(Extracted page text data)
━━━━━━━━━━

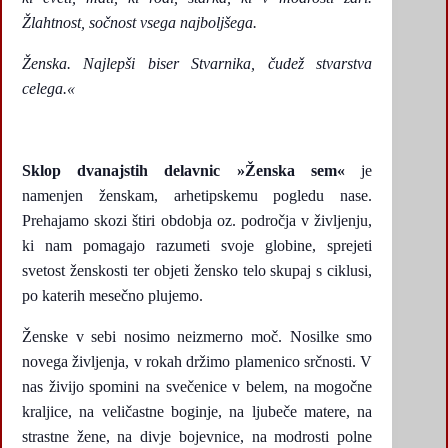
Žlahtnost, sočnost vsega najboljšega.
Ženska. Najlepši biser Stvarnika, čudež stvarstva
celega.«
Sklop dvanajstih delavnic »Ženska sem«
je
namenjen ženskam, arhetipskemu pogledu nase.
Prehajamo skozi štiri obdobja oz. področja v življenju,
ki nam pomagajo razumeti svoje globine, sprejeti
svetost ženskosti ter objeti žensko telo skupaj s ciklusi,
po katerih mesečno plujemo.
Ženske v sebi nosimo neizmerno moč. Nosilke smo
novega življenja, v rokah držimo plamenico srčnosti. V
nas živijo spomini na svečenice v belem, na mogočne
kraljice, na veličastne boginje, na ljubeče matere, na
strastne žene, na divje bojevnice, na modrosti polne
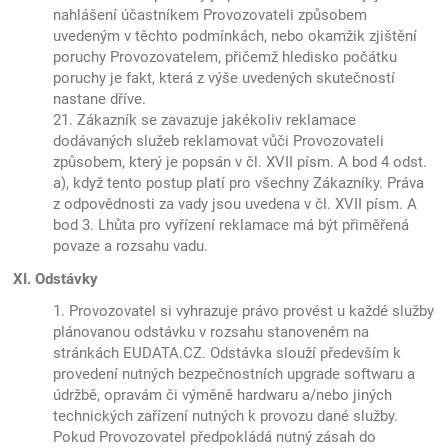
nahlášení účastníkem Provozovateli způsobem
uvedeným v těchto podmínkách, nebo okamžik zjištění
poruchy Provozovatelem, přičemž hledisko počátku
poruchy je fakt, která z výše uvedených skutečností
nastane dříve.
21. Zákazník se zavazuje jakékoliv reklamace
dodávaných služeb reklamovat vůči Provozovateli
způsobem, který je popsán v čl. XVII písm. A bod 4 odst.
a), když tento postup platí pro všechny Zákazníky. Práva
z odpovědnosti za vady jsou uvedena v čl. XVII písm. A
bod 3. Lhůta pro vyřízení reklamace má být přiměřená
povaze a rozsahu vadu.
XI. Odstávky
1. Provozovatel si vyhrazuje právo provést u každé služby
plánovanou odstávku v rozsahu stanoveném na
stránkách EUDATA.CZ. Odstávka slouží především k
provedení nutných bezpečnostních upgrade softwaru a
údržbě, opravám či výměně hardwaru a/nebo jiných
technických zařízení nutných k provozu dané služby.
Pokud Provozovatel předpokládá nutný zásah do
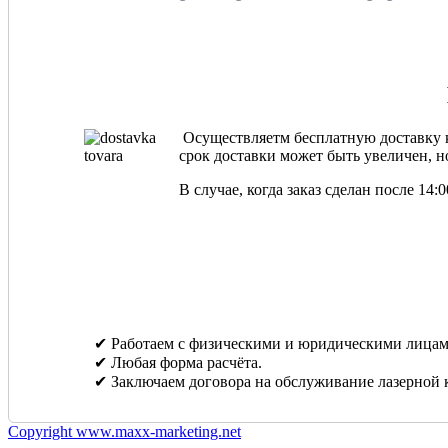
Осуществляетм бесплатную доставку ка
срок доставки может быть увеличен, но
В случае, когда заказ сделан после 14
✔ Работаем с физическими и юридическими лицам
✔ Любая форма расчёта.
✔ Заключаем договора на обслуживание лазерной 
Copyright www.maxx-marketing.net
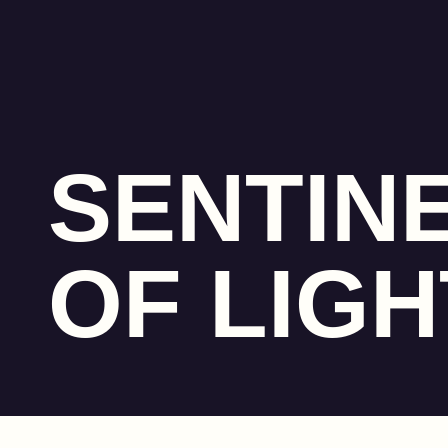
SENTIN
OF LIGH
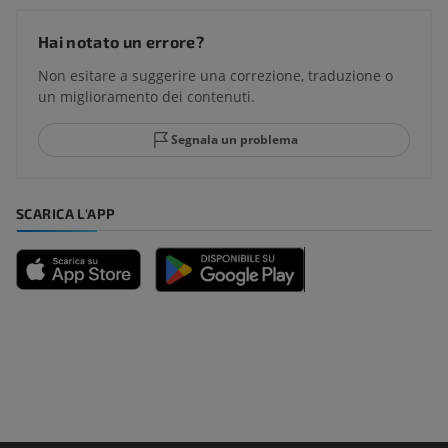
Hai notato un errore?
Non esitare a suggerire una correzione, traduzione o
un miglioramento dei contenuti.
Segnala un problema
SCARICA L'APP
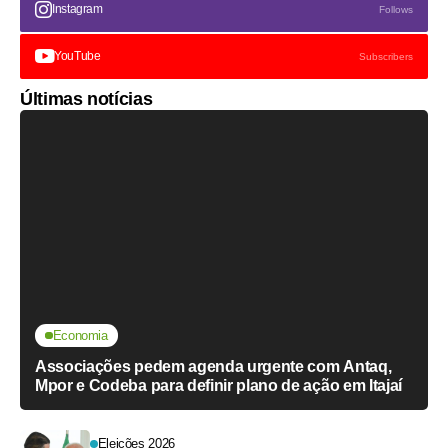
Instagram
Follows
YouTube
Subscribers
Últimas notícias
Economia
Associações pedem agenda urgente com Antaq,
Mpor e Codeba para definir plano de ação em Itajaí
Eleições 2026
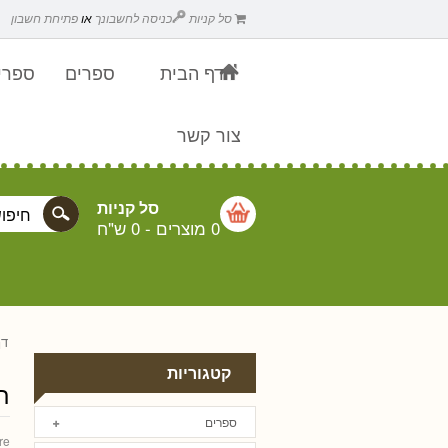
סל קניות
כניסה לחשבונך
או
פתיחת חשבון
דף הבית
ספרים
ספרים
צור קשר
סל קניות
0 מוצרים
-
0 ש"ח
דף
קטגוריות
תי
ספרים
re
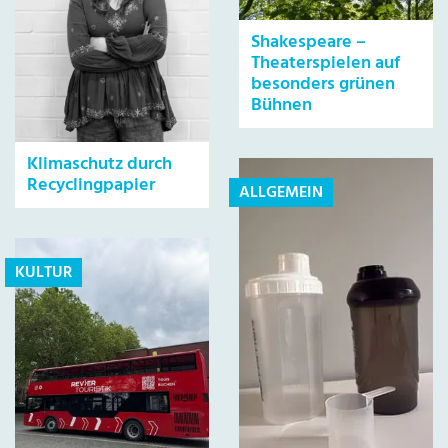
Shakespeare –
Theaterspielen auf
besonders grünen
Bühnen
Klimaschutz durch
Recyclingpapier
ALLGEMEIN
KULTUR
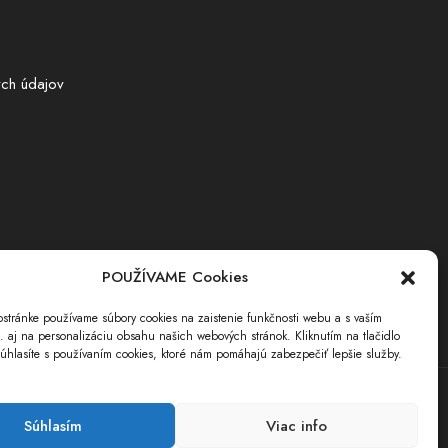
ch údajov
POUŽÍVAME Cookies
stránke používame súbory cookies na zaistenie funkčnosti webu a s vaším
i. aj na personalizáciu obsahu našich webových stránok. Kliknutím na tlačidlo
úhlasíte s používaním cookies, ktoré nám pomáhajú zabezpečiť lepšie služby.
Súhlasím
Viac info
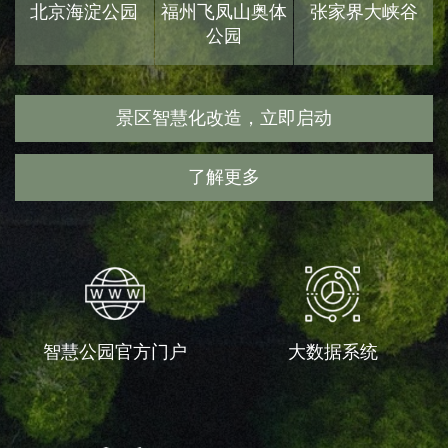
北京海淀公园
福州飞凤山奥体
张家界大峡谷
公园
景区智慧化改造，立即启动
了解更多
智慧公园官方门户
大数据系统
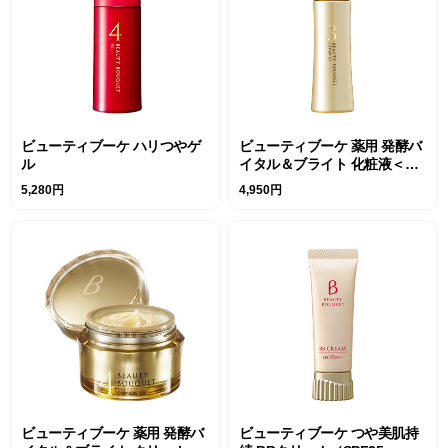
ビューティブーケ ハリつやゲ
ビューティブーケ 薬用 発酵バ
ル
イタル＆ブライト 化粧液＜医
薬部外品＞
5,280円
4,950円
ビューティブーケ 薬用 発酵バ
ビューティブーケ つや美肌持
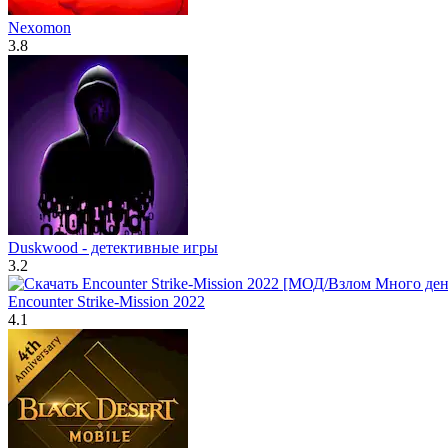
Nexomon
3.8
Duskwood - детективные игры
3.2
Encounter Strike-Mission 2022
4.1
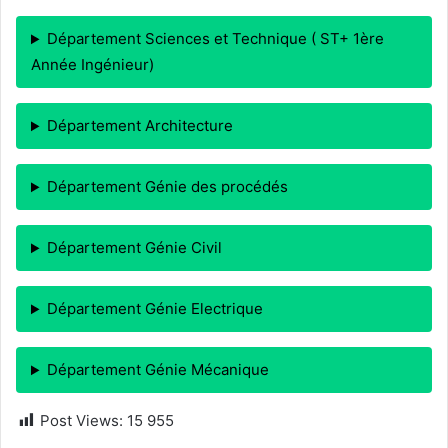
Département Sciences et Technique ( ST+ 1ère
Année Ingénieur)
Département Architecture
Département Génie des procédés
Département Génie Civil
Département Génie Electrique
Département Génie Mécanique
Post Views:
15 955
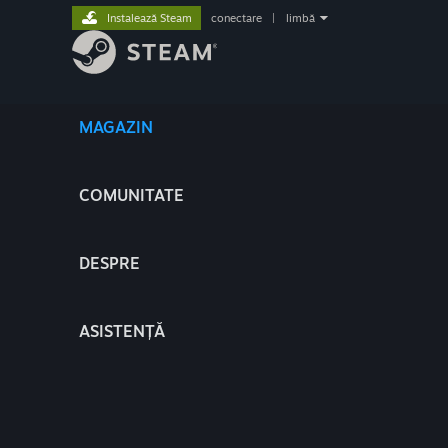
Instalează Steam
conectare
|
limbă
MAGAZIN
COMUNITATE
DESPRE
ASISTENȚĂ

━━━━━━━━━━

- _What this task involves_: Give exactly the lines above that run from the line with "po katerih mesečno plujemo." to the line with "poruchy je fakt, která", both included, leaving every picture out.

- _Expected answer_:
po katerih mesečno plujemo.
Ženske v sebi nosimo neizmerno moč. Nosilke smo
novega življenja, v rokah držimo plamenico srčnosti. V
nas živijo spomini na svečenice v belem, na mogočne
kraljice, na veličastne boginje, na ljubeče matere, na
strastne žene, na divje bojevnice, na modrosti polne
nahlášení účastníkem Provozovateli způsobem
uvedeným v těchto podmínkách, nebo okamžik zjištění
poruchy Provozovatelem, přičemž hledisko počátku
poruchy je fakt, která z výše uvedených skutečností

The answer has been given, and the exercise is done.